30 August 2015, Writing Ideas – New Novel, part 422, Supernatural Creativity and Entertainment in Scenes Developing the Rising Action
Announcement: Ancient Light is delayed due to the economy. You can read more about it at http://www.ancientlight.com. Ancient Light includes the second edition of Aegypt plus Sister of Light and Sister of Darkness. I’ll keep you updated.
Introduction: I wrote the novel Aksinya: Enchantment and the Daemon. This was my 21st novel and through this blog, I gave you the entire novel in installments that included commentary on the writing. In the commentary, in addition to other general information on writing, I explained, how the novel was constructed, the metaphors and symbols in it, the writing techniques and tricks I used, and the way I built the scenes. You can look back through this blog and read the entire novel beginning with http://www.pilotlion.blogspot.com/2010/10/new-novel-part-3-girl-and-demon.html.

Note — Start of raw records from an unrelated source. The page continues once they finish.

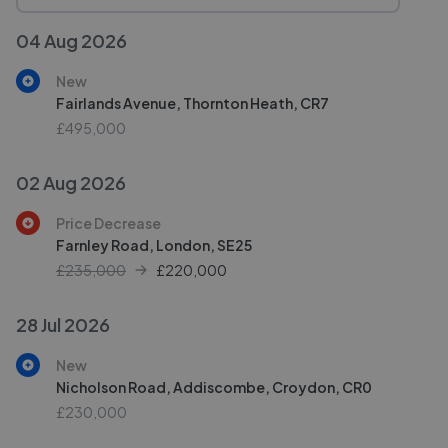
04 Aug 2026
New
Fairlands Avenue, Thornton Heath, CR7
£495,000
02 Aug 2026
Price Decrease
Farnley Road, London, SE25
£235,000
£
220,000
28 Jul 2026
New
Nicholson Road, Addiscombe, Croydon, CR0
£230,000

I’m using this novel as an example of how I produce, market, and eventually (we hope) get a novel published. I’ll keep you informed along the way.
The four plus one basic rules I employ when writing:
1. Don’t confuse your readers.
2. Entertain your readers.
3. Ground your readers in the writing.
4. Don’t show (or tell) everything.
5. Immerse yourself in the world of your writing.
All novels have five discrete parts:
1. The initial scene (the beginning)
2. The rising action
3. The climax
4. The falling action
5. The dénouement
The theme statement of my 25th novel, working title, Escape, is this: a girl in a fascist island nation will do anything to escape–a young cargo shuttle pilot not following the rules crashes on the island.
Here is the cover proposal for Lilly: Enchantment and the Computer. Lilly is my 24th novel.
The most important scene in any novel is the initial scene, but eventually, you have to move to the rising action. I’ve just started on the next major run-through of my novel, Escape.
I’m an advocate of using the/a scene input/output method to drive the rising action–in fact, to write any novel.
1. Scene input (easy)
2. Scene output (a little harder)
3. Scene setting (basic stuff)
4. Creativity (creative elements of the scene)
5. Tension (development of creative elements to build excitement)
6. Release (climax of creative elements)
I can immediately discern three ways to invoke creativity:
1. History extrapolation
2. Technological extrapolation
3. Intellectual extrapolation
Creativity is like an extrapolation of what has been. It is a reflection of something new created with ties to the history, science, and logic (the intellect). Creativity requires consuming, thinking, and producing.
For the purpose of explaining about logic and creativity, I’ll explain in detail about the development of a logical framework for sorcery and magic. But first, I spotted an excellent and simple example of historical and technological extrapolation used in creativity. Gail Carriger is the author of steampunk novels. I just started reading her Parasol Protectorate novels. She writes with a tongue in cheek style with a little bodice ripping and tells you too much in third person, but the style is somewhat Victorian. She describes well and her scenes are reasonably put together. She is very popular in her genre, and I wish her great success. What sets her apart and provides a fantastic example in creativity is her extrapolated idea of a preternatural. In her books a Vampire, Werewolf, and Ghost are real creatures who exist as undead because their original humans had great amounts of soul. A human without a soul is a preternatural. A preternatural has the power to make a vampire, werewolf, or ghost return to their predead state–they are an anti-supernatural. The idea is very compelling and original–and it is a direct extrapolation of a classic supernatural theme.
I think Ms. Carriger has invented a new type of supernatural (preternatural) character. It may be jut a flash in the pan, or the idea might have wings–in any case, it is a wonderful extrapolation of history and technology. It is an extrapolation of technology because the world of Ms. Carriger is steampunk and the idea of a preternatural comes out of a steampunk science fiction idea–therefore, technology. If you asked Ms. Carriger how she came about her idea, I suspect she might tell you she was thinking about the supernatural and had a great idea for a new type of supernatural character. I’m certain she used logic to come up with her wonderful new character type.